Efficiency is (the) Key?

Yesterday I cycled into town to get a spare mortice key cut and to buy a new watchstrap. My watch is not trendy or even good looking, but it's twelve years old and astonishingly reliable. And Chinese.  Anyway, I didn't go to any well known firm (rhymes with Timpsons), because I'd read that our local Green Party (of which I'm a not spectacularly active member), had successfully proposed an effective plan to keep open the market hall in Lancaster. Besides, I'm generally quite determined to avoid big firms and to give my small amount of business to a local person.

The friendly chap in the market had only one strap which matched my conditions: not metal, not leather. It seems to be OK, but rather smaller than I'd've liked.

I rode home. The new key was completely useless. Well, as a key it was, although it might've made a good something else. I rode back and the woman at the stall had a go at improving my key.  I rode home. The newly modified key was completely useless. I rode back and the bloke started all over again. I rode home. The new key worked.

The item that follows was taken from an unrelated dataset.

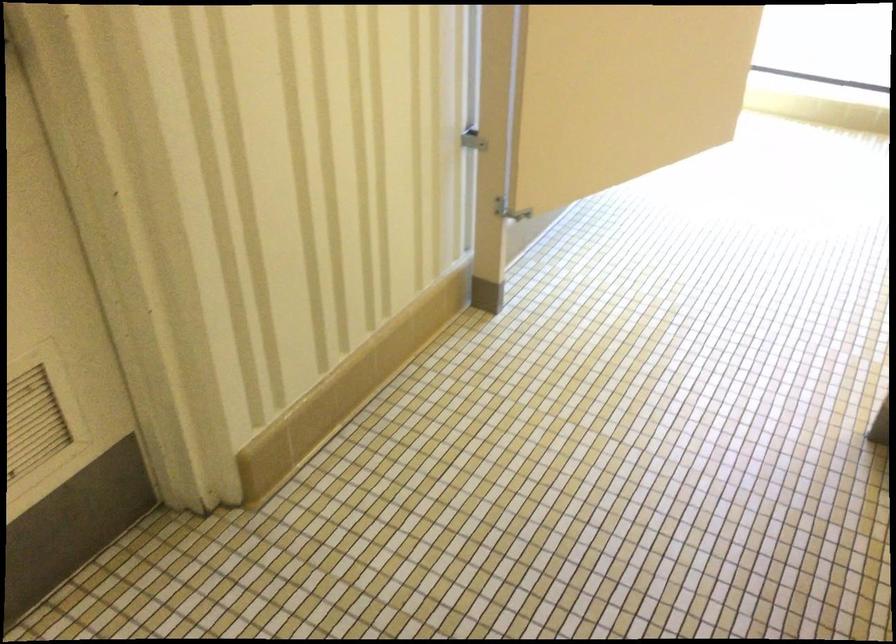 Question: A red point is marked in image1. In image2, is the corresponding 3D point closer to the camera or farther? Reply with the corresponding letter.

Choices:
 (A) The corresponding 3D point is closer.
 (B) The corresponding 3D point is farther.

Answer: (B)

Now, I wasn't particularly busy and I do need the exercise, but three journeys to get one key cut? That's a long way from being efficient, isn't it. What if I'd been some poor old biddy with bad legs and no reliable neighbours to run errands for me? Not so long back I made several trips to a local bike shop after a brand new tyre had exploded at 110 psi when its limit was 120. The firm replaced the tyre free of charge, and fitted it, but refused to replace the exploded inner tube.

Is there anywhere in the world where people can get proper compensation for the inconvenience entailed in exchanging shoddy goods, or services?